Samer Issawi continua sciopero fame in carcere

Prosegue la protesta del palestinese, detenuto in carcere a Gerusalemme e condannato da una Corte militare israeliana a scontare 20 anni di prigione.

palestinaE’ cominciato oggi il suo 167esimo giorno di sciopero della fame. E lo ha promesso: non smetterà finché non sarà liberato. Anche a costo di morire. Continua la battaglia di Samer al-Issawi, detenuto in carcere a Gerusalemme e condannato da una Corte militare israeliana a scontare 20 anni di prigione. La battaglia è anche quella dei suoi familiari, che da qualche settimana denunciano vessazioni e violenze da parte dell’esercito israeliano nei loro confronti. Una vendetta, dicono, perché Samer, dopo più di cinque mesi, ancora non cede.
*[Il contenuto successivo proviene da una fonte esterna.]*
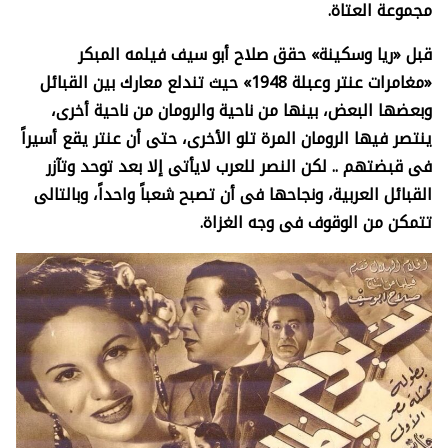
مجموعة العتاة.
قبل «ريا وسكينة» حقق صلاح أبو سيف فيلمه المبكر
«مغامرات عنتر وعبلة 1948» حيث تندلع معارك بين القبائل
وبعضها البعض، بينها من ناحية والرومان من ناحية أخرى،
ينتصر فيها الرومان المرة تلو الأخرى، حتى أن عنتر يقع أسيراً
فى قبضتهم .. لكن النصر للعرب لايأتى إلا بعد توحد وتآزر
القبائل العربية، ونجاحها فى أن تصبح شعباً واحداً، وبالتالى
تتمكن من الوقوف فى وجه الغزاة.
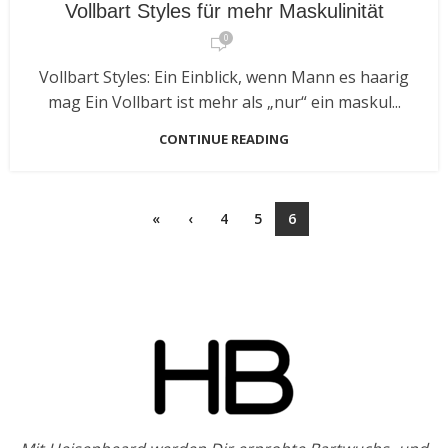
Vollbart Styles für mehr Maskulinität
0
Vollbart Styles: Ein Einblick, wenn Mann es haarig
mag Ein Vollbart ist mehr als „nur“ ein maskul...
CONTINUE READING
«
‹
4
5
6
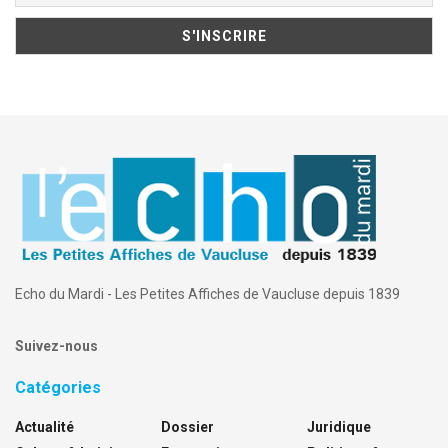
Echo du Mardi - Les Petites Affiches de Vaucluse depuis 1839
Suivez-nous
Catégories
Actualité
Dossier
Juridique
I familiari insistono che l’arresto di al-Issawi, nel luglio scorso, è avvenuto in piena violazione degli accordi relativi allo scambio di prigionieri tra esercito israeliano e Hamas del 2011. Catturato nel 2001 durante la seconda Intifada e condannato a 30 anni di carcere per aver sparato contro i soldati di Tel Aviv davanti al suo villaggio di origine, al-Issawiya – incluso dalle autorità israeliane nella municipalità di Gerusalemme – Samer al-Issawi era stato liberato assieme a oltre un migliaio di palestinesi in cambio di Gilad Shalit.

Poco più di sei mesi dopo è stato arrestato nuovamente in una zona, a detta dell’esercito israeliano, “non appartenente al governatorato di Gerusalemme”, ovvero in Cisgiordania. Per aver violato i confini entro i quali avrebbe dovuto restare, è stato condannato a scontare i restanti 20 anni della pena condonatagli con lo scambio. Confini “labili, che cambiano continuamente a seconda dei decreti delle autorità israeliane” a detta del padre di Samer. Il tutto nella tristemente famosa “detenzione amministrativa”, pratica quasi standard per i prigionieri palestinesi: nessun capo d’accusa, nessuna difesa, nessun processo. Solo una sentenza della corte militare.

Il prigioniero, in condizioni critiche, non accenna a mollare lo sciopero della fame. Ha accettato da poco la somministrazione di vitamine e liquidi per via endovenosa dietro minaccia israeliana di iniettargli a forza del glucosio che, visto il suo stato di salute, probabilmente l’avrebbe ucciso. Una determinazione che, secondo sua sorella Shireen, spaventa Israele, memori dello sciopero della fame di massa avvenuto lo scorso anno, quando l’esempio di Khader Adnan e Hana Shalabi portò più di duemila detenuti palestinesi a rifiutare il cibo per 66 giorni, costringendo le autorità carcerarie israeliane a concedere un miglioramento delle condizioni dei prigionieri e trascinando le carceri dell'”unica democrazia del Medio Oriente” sotto i riflettori della comunità internazionale.

La famiglia al-Issawi denuncia una serie di violenze subite nelle ultime settimane. Più precisamente dal giorno in è stato diffuso in rete un video che mostra sette soldati israeliani picchiare selvaggiamente Samer – in sciopero della fame da oltre 150 giorni e su una sedia a rotelle – nell’aula della Corte dei Magistrati di Gerusalemme sotto gli occhi impassibili di un giudice. Per aver tentato di salutare sua madre prendendole le mani. Da allora, sua sorella Shireen è stata arrestata nella sua casa e tenuta 24 ore in carcere per “attività sovversiva”, ossia l’organizzazione di manifestazioni, in Palestina e fuori, per sostenere il fratello e la sua battaglia. E la sua licenza di avvocato è stata sospesa per sei mesi.

La tenda piantata all’ingresso del villaggio, un luogo di discussione e un simbolo del sostegno a Samer da parte degli abitanti del suo villaggio, è stata smantellata dall’esercito più volte. Il primo gennaio la casa del fratello Ra’fat è stata demolita. E qualche giorno fa i soldati israeliani hanno tolto l’acqua alla casa della famiglia al-Issawi, presentando un fantomatico conto di 50.000 dollari – decine di anni di uso quotidiano, dollaro più dollaro meno – per gli arretrati. Nonostante le bollette regolarmente pagate. “Questa – ha dichiarato Shireen – è la loro vendetta contro la nostra famiglia”.

Secondo l’organizzazione Addameer, che si occupa del supporto e dei diritti umani dei prigionieri, circa il 40% della popolazione palestinese maschile è passata per le carceri israeliane a un certo punto della propria vita. Spesso senza capi d’accusa né processo.